Although she was given a number of opportunities to return to Deerfield (with her family), Eunice Williams began to speak and think in the Iroquois way, and married one of the Indians in her village. Her husband took the Williams name. You can read more about Eunice Williams here and here.

Eleazar Williams, a slick character, if not an all-out charlatan, was the great-grandson of Eunice Williams. Although Eleazer would later claim not to remember the first twelve or thirteen years of his life, most historians believe he was born and raised among the Mohawks (his parents were St. Regis Mohawks with "white blood"). As a teen, he attended Moor's Charity School (the one which began with Eleazar Wheelock teaching Samson Occom). His Canadian connections led to work as a spy for the United States in the War of 1812 (see Ellis, 418-419).






In his later years, Eleazar Williams claimed he was the lost Dauphin of France.





Eleazar Williams made a tour of the Iroquois Six Nations in 1816 and was well received by the Oneidas. Williams then obtained the blessing of Bishop Hobart to become the Oneidas' lay minister.

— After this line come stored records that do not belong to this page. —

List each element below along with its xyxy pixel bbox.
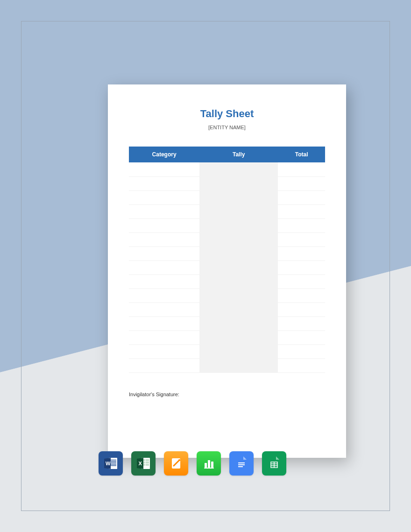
table-row xyxy=(129,330,325,344)
svg-point-18 xyxy=(178,459,180,461)
table-row xyxy=(129,358,325,372)
excel-icon[interactable]: X xyxy=(131,451,156,476)
svg-rect-25 xyxy=(238,466,243,467)
table-row xyxy=(129,162,325,176)
column-header-tally: Tally xyxy=(199,147,278,162)
table-row xyxy=(129,302,325,316)
svg-rect-12 xyxy=(146,462,149,463)
svg-rect-1 xyxy=(110,460,116,461)
svg-rect-14 xyxy=(146,464,149,466)
svg-rect-21 xyxy=(211,462,213,468)
docs-icon[interactable] xyxy=(229,451,254,476)
svg-rect-5 xyxy=(110,465,116,466)
numbers-icon[interactable] xyxy=(197,451,221,476)
svg-rect-4 xyxy=(110,464,116,465)
tally-table: Category Tally Total xyxy=(129,147,325,373)
column-header-total: Total xyxy=(278,147,325,162)
word-icon[interactable]: W xyxy=(99,451,123,476)
svg-rect-2 xyxy=(110,461,116,462)
svg-rect-24 xyxy=(238,464,245,465)
table-row xyxy=(129,176,325,190)
table-row xyxy=(129,204,325,218)
svg-rect-22 xyxy=(204,468,214,469)
pages-icon[interactable] xyxy=(164,451,188,476)
table-row xyxy=(129,190,325,204)
table-row xyxy=(129,232,325,246)
table-row xyxy=(129,246,325,260)
page-title: Tally Sheet xyxy=(129,108,325,120)
table-row xyxy=(129,316,325,330)
document-page: Tally Sheet [ENTITY NAME] Category Tally… xyxy=(108,84,346,458)
svg-rect-23 xyxy=(238,462,245,463)
svg-rect-19 xyxy=(205,463,207,468)
table-header-row: Category Tally Total xyxy=(129,147,325,162)
sheets-icon[interactable] xyxy=(262,451,286,476)
preview-frame: Tally Sheet [ENTITY NAME] Category Tally… xyxy=(21,21,390,511)
svg-rect-20 xyxy=(208,460,210,468)
svg-rect-10 xyxy=(146,459,149,461)
table-body xyxy=(129,162,325,372)
table-row xyxy=(129,260,325,274)
signature-label: Invigilator's Signature: xyxy=(129,392,325,397)
format-icon-row: W X xyxy=(99,451,286,476)
svg-text:W: W xyxy=(106,461,111,466)
table-row xyxy=(129,274,325,288)
svg-text:X: X xyxy=(139,461,142,466)
column-header-category: Category xyxy=(129,147,199,162)
table-row xyxy=(129,344,325,358)
page-subtitle: [ENTITY NAME] xyxy=(129,125,325,130)
table-row xyxy=(129,218,325,232)
svg-rect-3 xyxy=(110,462,116,463)
table-row xyxy=(129,288,325,302)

When Williams began his work, an estimated four-fifths of the Oneidas belonged to the Pagan Party. But after only a few weeks of Williams' efforts, that party made a formal renunciation of "Paganism" and declared Episcopal Christianity to be the one true faith (see Ellis, 420).

Great influence over a tribe of fifteen hundred Indians would be enough to satisfy most, but Eleazar Williams had a strong desire for power. He came up with a scheme, a "Utopian dream of an Indian Empire"(Abel, 311).

Although Williams claimed that the plan of an Indian state was his original idea, it was pretty much the same idea that Rev. Jedidiah Morse had also come up with. By 1818 Williams was promoting the idea of moving all Indians in New York State, as well as many in Canada, to the region of Green Bay in what is now Wisconsin. There they would form a grand confederacy. As Albert Ellis describes it, Williams got a few young men from each of the Iroquois Six Nations to subscribe to his plans by "holding out dazzling prizes of future glory and aggrandizement"(page 421). Satisfied that he could exaggerate the support his scheme had from the other New York Indians, Williams went to Washington over the winter of 1818-1819 to take part in the federal government's plans to remove the New York Indians westward.

1 comment:

  1. A friend of mine lives on Lost Dauphin Road in suburban Green Bay. He told me that Eleazar Williams' bones were recently dug up and DNA testing showed that he did not have royal blood. If anybody can find written documentation of that, I'd like to see it.